How Electronic Medical Records Create Dangerous Gaps in Medication Accuracy
Electronic medical records were supposed to solve a simple problem: Keep important clinical information accurate, current, and accessible.
And in many ways, they succeeded.
But when it comes to one of the most critical data sets in medicine, the medication list, the system breaks down. Even though medical professionals try to maintain it and patients voice their concerns, the workflow itself makes accuracy nearly impossible to sustain.
Here’s a behind-the-scenes explanation of why something so essential is so often wrong.
Medications are entered into the EMR by medical professionals when ordered in a hospital or when sent to an outpatient pharmacy. They are also entered into the EMR to update the med list, including over-the-counter meds and supplements.
The patient’s electronic chart is updated during in-person visits, telemedicine sessions, and often after important phone calls or other correspondence… yep, the fax machine is still alive and well in the medical world.
The other way the med list is updated is when an external consult note is received or a hospitalization has occurred outside of the usual system.
When a physician or other medical professional does pre-charting (starts their electronic note template before the patient arrives) the med list is pulled into their note. When the patient arrives and is roomed, the medical assistant or nurse reviews and “updates” the med list, but it isn’t pulled into the electronic note for that visit because the note was already started.
Dumb, I know.
The patient painstakingly itemizes their meds ahead of time by completing portal forms (a waste of time, since nobody reads them), by going over them verbally with the medical assistant, and by mentioning them to their physician. But at the conclusion of the visit, the visit note usually still has the outdated, incorrect med list.
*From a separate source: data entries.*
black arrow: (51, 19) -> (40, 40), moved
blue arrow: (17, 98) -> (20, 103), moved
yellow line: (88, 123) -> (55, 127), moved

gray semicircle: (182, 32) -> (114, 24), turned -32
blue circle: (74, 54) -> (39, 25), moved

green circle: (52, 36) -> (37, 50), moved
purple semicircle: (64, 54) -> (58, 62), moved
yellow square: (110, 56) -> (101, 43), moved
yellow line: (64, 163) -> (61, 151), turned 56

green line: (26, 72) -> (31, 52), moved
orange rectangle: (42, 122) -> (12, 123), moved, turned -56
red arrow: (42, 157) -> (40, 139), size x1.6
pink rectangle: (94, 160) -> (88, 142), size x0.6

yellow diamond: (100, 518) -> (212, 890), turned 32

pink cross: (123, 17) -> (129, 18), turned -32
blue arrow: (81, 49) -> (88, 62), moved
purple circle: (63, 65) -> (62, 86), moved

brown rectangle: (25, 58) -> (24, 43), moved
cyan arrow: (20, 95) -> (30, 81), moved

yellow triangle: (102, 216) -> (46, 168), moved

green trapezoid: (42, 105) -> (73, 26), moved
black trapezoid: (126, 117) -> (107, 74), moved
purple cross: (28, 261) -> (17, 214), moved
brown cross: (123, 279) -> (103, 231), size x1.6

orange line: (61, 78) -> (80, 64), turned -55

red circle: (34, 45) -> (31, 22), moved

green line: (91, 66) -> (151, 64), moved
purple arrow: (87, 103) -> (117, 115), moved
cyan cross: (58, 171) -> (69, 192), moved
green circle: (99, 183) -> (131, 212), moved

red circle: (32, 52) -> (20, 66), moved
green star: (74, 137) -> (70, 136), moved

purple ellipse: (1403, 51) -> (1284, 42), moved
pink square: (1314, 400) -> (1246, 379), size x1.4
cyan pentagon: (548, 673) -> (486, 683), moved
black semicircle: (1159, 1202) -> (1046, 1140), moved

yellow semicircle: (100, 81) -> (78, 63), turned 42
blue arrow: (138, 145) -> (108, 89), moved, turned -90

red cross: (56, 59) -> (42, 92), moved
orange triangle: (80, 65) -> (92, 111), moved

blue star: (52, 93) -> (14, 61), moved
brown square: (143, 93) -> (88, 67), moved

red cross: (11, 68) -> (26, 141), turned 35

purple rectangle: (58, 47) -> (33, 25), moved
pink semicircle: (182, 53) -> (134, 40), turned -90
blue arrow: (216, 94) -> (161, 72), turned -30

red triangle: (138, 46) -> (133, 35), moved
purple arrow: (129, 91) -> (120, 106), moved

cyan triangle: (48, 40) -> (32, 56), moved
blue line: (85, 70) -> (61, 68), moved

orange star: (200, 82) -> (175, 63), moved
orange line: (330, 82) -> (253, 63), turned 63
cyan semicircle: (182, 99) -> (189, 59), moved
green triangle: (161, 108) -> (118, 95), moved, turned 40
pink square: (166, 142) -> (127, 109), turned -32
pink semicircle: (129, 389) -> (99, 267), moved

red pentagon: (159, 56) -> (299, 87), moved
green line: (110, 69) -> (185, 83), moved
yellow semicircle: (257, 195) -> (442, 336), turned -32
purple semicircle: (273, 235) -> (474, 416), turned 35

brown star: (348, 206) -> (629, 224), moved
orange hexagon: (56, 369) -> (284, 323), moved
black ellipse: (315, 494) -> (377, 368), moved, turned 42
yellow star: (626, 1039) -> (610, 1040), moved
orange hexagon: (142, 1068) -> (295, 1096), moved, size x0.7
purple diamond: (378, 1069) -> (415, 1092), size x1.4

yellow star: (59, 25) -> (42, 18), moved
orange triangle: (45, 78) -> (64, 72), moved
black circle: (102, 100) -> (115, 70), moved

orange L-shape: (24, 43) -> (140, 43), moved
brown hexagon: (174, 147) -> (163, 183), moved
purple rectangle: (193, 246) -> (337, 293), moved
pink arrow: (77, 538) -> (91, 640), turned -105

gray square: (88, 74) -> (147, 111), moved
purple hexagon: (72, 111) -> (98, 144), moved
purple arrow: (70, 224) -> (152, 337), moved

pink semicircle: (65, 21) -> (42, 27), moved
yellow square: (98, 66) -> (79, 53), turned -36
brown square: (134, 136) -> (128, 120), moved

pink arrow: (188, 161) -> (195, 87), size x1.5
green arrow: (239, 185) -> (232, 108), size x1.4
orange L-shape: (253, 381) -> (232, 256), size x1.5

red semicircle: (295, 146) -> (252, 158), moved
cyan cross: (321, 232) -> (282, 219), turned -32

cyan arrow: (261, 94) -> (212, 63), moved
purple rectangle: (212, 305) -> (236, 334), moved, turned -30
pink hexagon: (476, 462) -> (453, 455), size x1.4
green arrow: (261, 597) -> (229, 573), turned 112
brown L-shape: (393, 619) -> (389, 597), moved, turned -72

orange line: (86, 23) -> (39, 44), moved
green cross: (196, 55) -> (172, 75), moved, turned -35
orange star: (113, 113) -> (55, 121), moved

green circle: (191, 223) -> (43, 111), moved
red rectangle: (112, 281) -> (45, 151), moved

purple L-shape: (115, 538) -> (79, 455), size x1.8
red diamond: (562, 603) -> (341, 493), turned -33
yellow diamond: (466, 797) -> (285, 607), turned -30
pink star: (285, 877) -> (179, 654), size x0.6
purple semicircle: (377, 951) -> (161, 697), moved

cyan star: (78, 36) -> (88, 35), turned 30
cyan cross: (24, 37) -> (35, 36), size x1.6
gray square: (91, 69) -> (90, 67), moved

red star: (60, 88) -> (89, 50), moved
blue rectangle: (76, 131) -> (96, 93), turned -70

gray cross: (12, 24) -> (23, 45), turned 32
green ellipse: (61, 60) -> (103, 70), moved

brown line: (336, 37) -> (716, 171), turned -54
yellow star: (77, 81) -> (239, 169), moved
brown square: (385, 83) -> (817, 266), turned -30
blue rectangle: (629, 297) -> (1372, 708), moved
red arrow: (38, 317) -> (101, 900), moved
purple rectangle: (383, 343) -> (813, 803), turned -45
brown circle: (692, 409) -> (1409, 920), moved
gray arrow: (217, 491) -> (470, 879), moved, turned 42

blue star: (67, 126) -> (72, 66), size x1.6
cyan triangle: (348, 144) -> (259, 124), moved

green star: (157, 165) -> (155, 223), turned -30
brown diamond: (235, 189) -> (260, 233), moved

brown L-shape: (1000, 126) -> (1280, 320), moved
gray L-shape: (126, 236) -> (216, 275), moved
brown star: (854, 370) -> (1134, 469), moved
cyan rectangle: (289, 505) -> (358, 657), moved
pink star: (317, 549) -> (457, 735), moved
If this note is forwarded to others, the med list errors are perpetuated.
Rinse and repeat at the next visit.
Add in the outside medical center wild card (same city, different city, or even out of state), and the “reconciled” medications pulled into the current med list can even include meds that were discontinued years ago.
Not to mention frequent errors due to pharmacy swaps, formulary substitutions, and med changes due to cost or patient preference that only further add to med list inaccuracies.
When the most accurate medication list lives on a piece of paper in a patient’s wallet, the system, not the patient, has failed.
And, until accuracy is rewarded as much as documentation, the medication list will remain a suggestion, not a source of truth.